Studio album by Don Omar
- Released: June 17, 2003
- Genre: Reggaeton
- Length: 46:35
- Label: VI;
- Producers: Héctor el Bambino; Luny Tunes; Eliel; Noriega; Cheka;

Don Omar chronology
|  | The Last Don (2003) | The Last Don Live (2004) |

Singles from The Last Don
- "Dale Don Dale" Released: May 5, 2003; "Intocable" Released: August 18, 2003; "Dile" Released: November 17, 2003; "Aunque Te Fuiste" Released: February 9, 2004;

= The Last Don (album) =

The Last Don is the solo debut album by Don Omar. It was released in 2003 and included collaborations from Daddy Yankee, Héctor el Bambino and Trébol Clan, among others.

The Last Don sold 411,000 units in the US and was certified Gold by the Recording Industry Association of America (RIAA). It sold over 2.5 million copies worldwide. An expanded version, titled The Last Don: The Gold Series was released on December 19, 2006, through Machete Music.
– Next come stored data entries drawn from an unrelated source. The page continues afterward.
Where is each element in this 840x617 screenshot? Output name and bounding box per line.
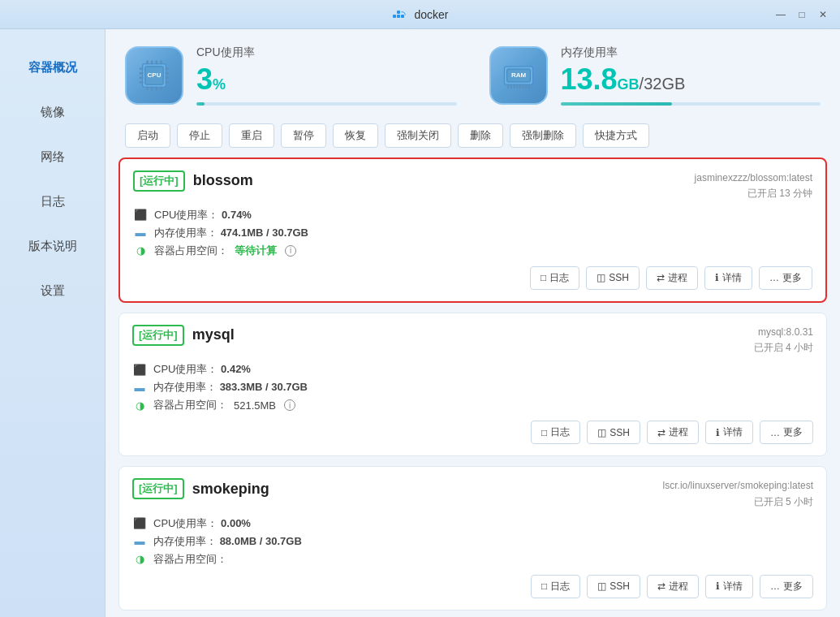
container-card-smokeping: [运行中] smokeping lscr.io/linuxserver/smok…	[118, 466, 827, 610]
toolbar-btn-停止[interactable]: 停止	[177, 123, 222, 148]
svg-rect-15	[140, 67, 144, 69]
disk-row-icon: ◑	[132, 398, 147, 412]
action-进程-button[interactable]: ⇄ 进程	[647, 421, 699, 444]
disk-stat-row: ◑ 容器占用空间：等待计算 i	[133, 244, 812, 258]
svg-rect-0	[393, 15, 396, 18]
toolbar-btn-暂停[interactable]: 暂停	[281, 123, 326, 148]
cpu-row-icon: ⬛	[133, 208, 148, 222]
ram-stat-card: RAM 内存使用率 13.8GB/32GB	[489, 45, 821, 106]
container-name: blossom	[193, 172, 253, 189]
toolbar-btn-恢复[interactable]: 恢复	[333, 123, 378, 148]
container-name-row: [运行中] mysql	[132, 325, 235, 346]
status-badge: [运行中]	[132, 325, 184, 346]
ram-bar-fill	[561, 102, 673, 106]
sidebar-item-images[interactable]: 镜像	[0, 90, 105, 135]
sidebar-item-network[interactable]: 网络	[0, 135, 105, 179]
toolbar-btn-快捷方式[interactable]: 快捷方式	[583, 123, 649, 148]
action-更多-button[interactable]: … 更多	[759, 266, 812, 290]
sidebar-item-overview[interactable]: 容器概况	[0, 45, 105, 90]
svg-rect-33	[528, 84, 529, 88]
sidebar: 容器概况 镜像 网络 日志 版本说明 设置	[0, 29, 106, 617]
toolbar: 启动停止重启暂停恢复强制关闭删除强制删除快捷方式	[106, 117, 840, 157]
container-header: [运行中] blossom jasminexzzz/blossom:latest…	[133, 170, 812, 201]
action-SSH-button[interactable]: ◫ SSH	[587, 421, 640, 444]
minimize-button[interactable]: —	[773, 7, 788, 22]
svg-rect-19	[166, 67, 170, 69]
svg-rect-9	[156, 60, 157, 64]
action-详情-button[interactable]: ℹ 详情	[705, 575, 753, 598]
disk-stat-row: ◑ 容器占用空间：521.5MB i	[132, 398, 813, 412]
status-badge: [运行中]	[133, 170, 185, 192]
svg-rect-11	[146, 86, 148, 90]
title-text: docker	[414, 8, 448, 21]
svg-text:RAM: RAM	[510, 71, 526, 79]
mem-stat-row: ▬ 内存使用率： 474.1MB / 30.7GB	[133, 226, 812, 240]
sidebar-item-settings[interactable]: 设置	[0, 269, 105, 313]
title-bar: docker — □ ✕	[0, 0, 840, 29]
cpu-stat-info: CPU使用率 3%	[196, 45, 457, 106]
cpu-stat-row: ⬛ CPU使用率： 0.74%	[133, 208, 812, 222]
toolbar-btn-删除[interactable]: 删除	[458, 123, 503, 148]
action-日志-button[interactable]: □ 日志	[531, 575, 580, 598]
maximize-button[interactable]: □	[795, 7, 809, 22]
toolbar-btn-启动[interactable]: 启动	[125, 123, 170, 148]
svg-rect-8	[151, 60, 153, 64]
svg-rect-22	[166, 81, 170, 83]
action-日志-button[interactable]: □ 日志	[530, 266, 579, 290]
cpu-stat-card: CPU	[125, 45, 457, 106]
cpu-bar	[196, 102, 457, 106]
svg-rect-26	[507, 84, 509, 88]
cpu-value: 3%	[196, 63, 457, 96]
container-stats: ⬛ CPU使用率： 0.42% ▬ 内存使用率： 383.3MB / 30.7G…	[132, 362, 813, 412]
svg-rect-31	[522, 84, 523, 88]
action-日志-button[interactable]: □ 日志	[531, 421, 580, 444]
mem-stat-row: ▬ 内存使用率： 383.3MB / 30.7GB	[132, 380, 813, 395]
toolbar-btn-重启[interactable]: 重启	[229, 123, 274, 148]
container-header: [运行中] smokeping lscr.io/linuxserver/smok…	[132, 478, 813, 509]
svg-rect-20	[166, 72, 170, 74]
svg-rect-18	[140, 81, 144, 83]
toolbar-btn-强制删除[interactable]: 强制删除	[510, 123, 576, 148]
cpu-row-icon: ⬛	[132, 516, 147, 531]
container-name: mysql	[192, 326, 235, 343]
svg-rect-29	[516, 84, 518, 88]
cpu-label: CPU使用率	[196, 45, 457, 60]
action-详情-button[interactable]: ℹ 详情	[704, 266, 752, 290]
container-actions: □ 日志 ◫ SSH ⇄ 进程 ℹ 详情 … 更多	[133, 266, 812, 290]
svg-rect-10	[160, 60, 162, 64]
action-进程-button[interactable]: ⇄ 进程	[646, 266, 698, 290]
svg-rect-7	[146, 60, 148, 64]
action-进程-button[interactable]: ⇄ 进程	[647, 575, 699, 598]
action-SSH-button[interactable]: ◫ SSH	[586, 266, 640, 290]
svg-rect-13	[156, 86, 157, 90]
container-card-mysql: [运行中] mysql mysql:8.0.31 已开启 4 小时 ⬛ CPU使…	[118, 313, 827, 456]
mem-row-icon: ▬	[132, 534, 147, 549]
ram-value: 13.8GB/32GB	[561, 63, 821, 96]
sidebar-item-logs[interactable]: 日志	[0, 179, 105, 224]
disk-stat-row: ◑ 容器占用空间：	[132, 552, 813, 567]
action-详情-button[interactable]: ℹ 详情	[705, 421, 753, 444]
ram-icon: RAM	[489, 46, 548, 105]
action-SSH-button[interactable]: ◫ SSH	[587, 575, 640, 598]
mem-row-icon: ▬	[132, 380, 147, 395]
toolbar-btn-强制关闭[interactable]: 强制关闭	[385, 123, 451, 148]
svg-rect-1	[397, 15, 400, 18]
action-更多-button[interactable]: … 更多	[760, 575, 813, 598]
close-button[interactable]: ✕	[816, 7, 830, 22]
svg-rect-14	[160, 86, 162, 90]
content-area: CPU	[106, 29, 840, 617]
container-stats: ⬛ CPU使用率： 0.00% ▬ 内存使用率： 88.0MB / 30.7GB…	[132, 516, 813, 567]
svg-text:CPU: CPU	[148, 71, 162, 79]
status-badge: [运行中]	[132, 478, 184, 499]
container-stats: ⬛ CPU使用率： 0.74% ▬ 内存使用率： 474.1MB / 30.7G…	[133, 208, 812, 258]
action-更多-button[interactable]: … 更多	[760, 421, 813, 444]
container-actions: □ 日志 ◫ SSH ⇄ 进程 ℹ 详情 … 更多	[132, 575, 813, 598]
container-meta: mysql:8.0.31 已开启 4 小时	[754, 325, 813, 356]
svg-rect-32	[525, 84, 527, 88]
cpu-bar-fill	[196, 102, 205, 106]
sidebar-item-version[interactable]: 版本说明	[0, 224, 105, 269]
svg-rect-27	[510, 84, 512, 88]
mem-row-icon: ▬	[133, 226, 148, 240]
ram-stat-info: 内存使用率 13.8GB/32GB	[561, 45, 821, 106]
disk-row-icon: ◑	[132, 552, 147, 567]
It includes two new songs: "Pobre Diabla" and "Ronca".

Professional ratings
Review scores
| Source | Rating |
| AllMusic | Star |

==Track listing==

Standard edition
| No. | Title | Producer(s) | Length |
|---|---|---|---|
| 1. | "Intro" | Luny Tunes | 2:39 |
| 2. | "Dale Don Más Duro" (featuring Glory) | Eliel; Luny Tunes; | 2:41 |
| 3. | "Intocable" | Eliel; Luny Tunes; | 2:46 |
| 4. | "Dile" | Eliel | 3:25 |
| 5. | "Aunque Te Fuiste" | Eliel | 4:03 |
| 6. | "La Noche Está Buena" (featuring Daddy Yankee) | Luny Tunes | 2:24 |
| 7. | "Provocándome" | Eliel; Luny Tunes; | 2:12 |
| 8. | "Caserios #2" (featuring Héctor el Bambino) | Eliel; Luny Tunes; | 4:05 |
| 9. | "¿Quién La Vio Llorar?" | Eliel | 3:05 |
| 10. | "Perreando" (remix) | DJ Nelson | 2:32 |
| 11. | "Tu Cuerpo Me Arrebata" (featuring Trébol Clan) | Eliel; Luny Tunes; | 3:23 |
| 12. | "La Recompenza" (featuring Gallego) | Eliel | 4:46 |
| 13. | "Guayaquil" | Eduardo Reyes | 3:09 |
| 14. | "Intocable" (remix) | DJ Kazzanova | 1:44 |

Bonus track
| No. | Title | Producer(s) | Length |
|---|---|---|---|
| 15. | "Dale Don Dale" (featuring Glory) | Luny Tunes; Cheka; | 3:22 |

The Gold Series: bonus tracks
| No. | Title | Producer(s) | Length |
|---|---|---|---|
| 16. | "Pobre Diabla" | Eliel | 4:12 |
| 17. | "Ronca" | Eliel | 5:01 |

==Chart performance==

| Chart (2003–2005) | Peak position |
|---|---|
| Spanish Albums (PROMUSICAE) | 70 |
| U.S. Billboard 200 | 165 |
| U.S. Billboard Catalog Albums | 28 |
| U.S. Billboard Latin Rhythm Albums | 3 |
| U.S. Billboard Top Latin Albums | 2 |
| U.S. Billboard Top Reggae Albums | 3 |
| U.S. Billboard Tropical Albums | 4 |

==Sales and certifications==

| Region | Certification | Certified units/sales |
| Costa Rica | Gold |  |
| Spain (Promusicae) | Gold | 50,000^{^} |
| United States (RIAA) | Gold | 500,000^{^} |
Summaries
| Central America (CFC) | Gold |  |
^{^} Shipments figures based on certification alone.